Remember lucky pencils from elementary school? The ones your teachers would give you so you would ace those standardized tests?
Well, I have a lucky pencil. It’s an old-fashioned #2 pencil. It’s a deep, slate blue #2 pencil. It’s got gold lettering on the side. And a simple, profound message: TELL YOUR STORY.
It arrived n the mail last year when I ordered a children’s story for my boys, a book about building tree houses from Magnolia Market— the world-renowned Chip and Joanna Gaines’ Magnolia Market, the same Magnolia Market to which I had entered (and not won), a writing contest earlier that spring.
I took that pencil as a sign.
A sign that somebody over there in the land of Magnolia milk and honey had remembered me and my writing and decided to send along some manna from Magnolia to encourage and sustain me along my writing journey through the wilderness.
And while odds are that was not the case, and odds are that my inspirational magic pencil was quite simply a gift-with-purchase that every patron receives, I like to think otherwise.

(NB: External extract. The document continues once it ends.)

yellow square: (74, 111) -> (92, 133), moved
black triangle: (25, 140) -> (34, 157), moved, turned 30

I like to think it is special. Because my words — and my story — are special. That’s what I like to think.
Only now, my magic pencil is gone.
I noticed its absence yesterday morning while applying my eyeliner.

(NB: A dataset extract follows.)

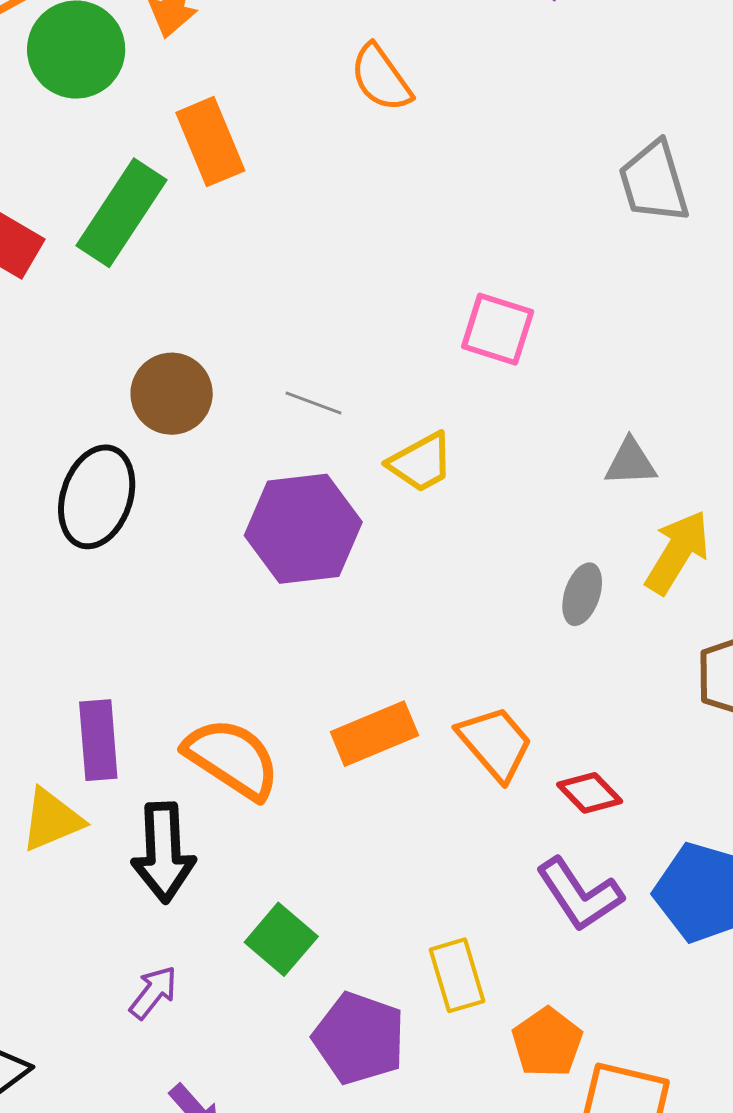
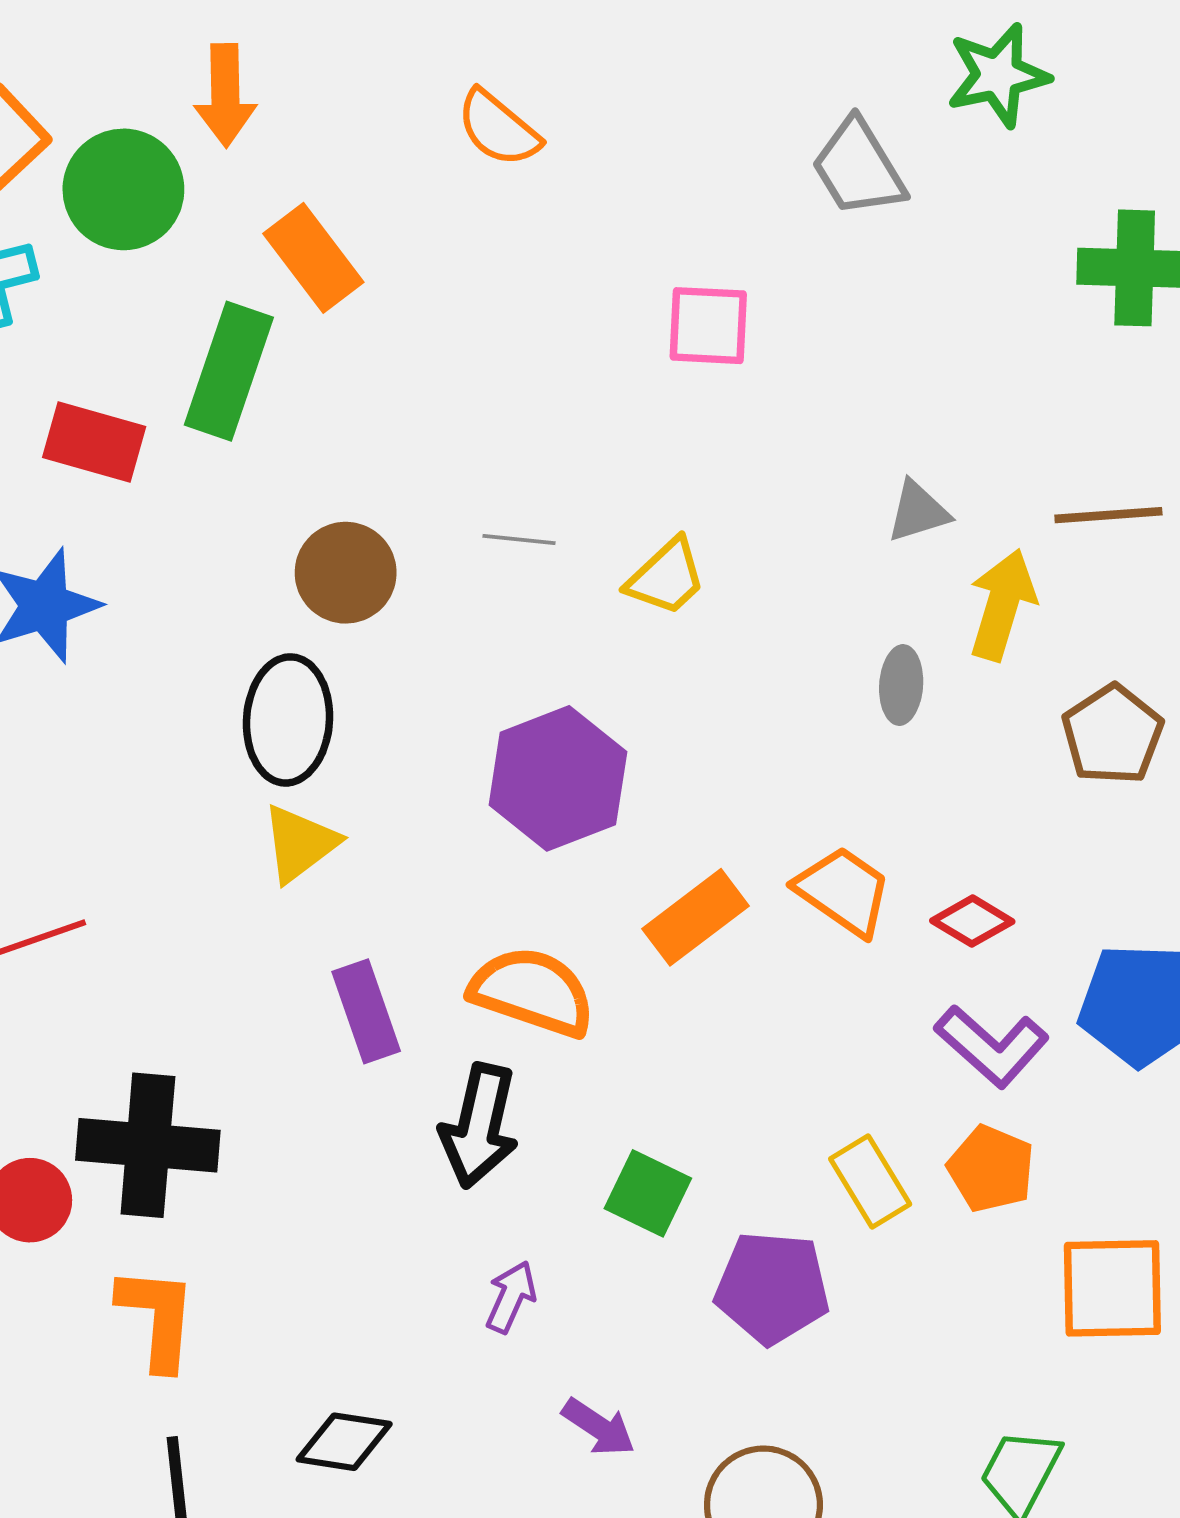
pink square: (498, 329) -> (708, 326), moved
purple hexagon: (303, 529) -> (558, 778), moved
yellow triangle: (52, 820) -> (300, 843), moved
black arrow: (163, 852) -> (479, 1126), turned 30
orange pentagon: (547, 1042) -> (991, 1169), moved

Normally, my magic pencil hangs out in my bathroom in a ceramic container along with my toenail clippers and eyebrow scissors. (I don’t actually WRITE with it. It’s a symbol. A sign. A powerful promise, if you will.) And so it sits prominently in my line of vision (or it did until yesterday), reminding me every day to do what it commands me to do.
And some days, I notice the message has twisted round to where I can’t see it, so I rotate my promise, feeling its hexagonal planes shift beneath my thumb and forefinger, until I can see it again. Because I need to see it daily. I need reminding. Daily.
Especially lately, when my words seem to get lost in the frantic shuffle of my busy teaching and twin-mom world. Lately my words have been getting harder and harder to find, and once found, to put in some semblance of order.
And even when I do manage to round them up — recently in rather ramshackle fashion — I don’t know that they really make much of an impact at all…
So I need my sign, my writing-on-the-writing-utensil sign, shipped from some random, nameless, faceless true believer of both me and my story out in Waco-turned-Canaan, Texas (intentional or otherwise.)
Because me… sometimes I don’t believe. Sometimes I lose my faith.
And now, tragedy has struck. My magic pencil has gone missing. And I’ve looked everywhere. And my husband has looked everywhere. (And he’s much better at finding things than I am. He found me in the eleventh hour after all, and saved me from drought and famine, and I am forever in his debt.)
So my magic pencil has gone missing and I see this as an ominous sign. And I’m a firm believer in signs. But then, you already know that. So I guess that means…
This is going to be hard to believe, but I swear to you it is the God’s honest truth…
Just as I closed my computer, thinking I was pretty much done with my blog (as well as my entire storytelling career), my youngest son bent down at a spot we had all gone over with a fine-tooth comb and exclaimed…
“Mama, is this your pencil?”
Why, yes. Yes it is.
And since I’m a firm believer in signs… I guess I know what I have to do now. I have to obey.
So I’m sending this story — and many, many more — out into the universe.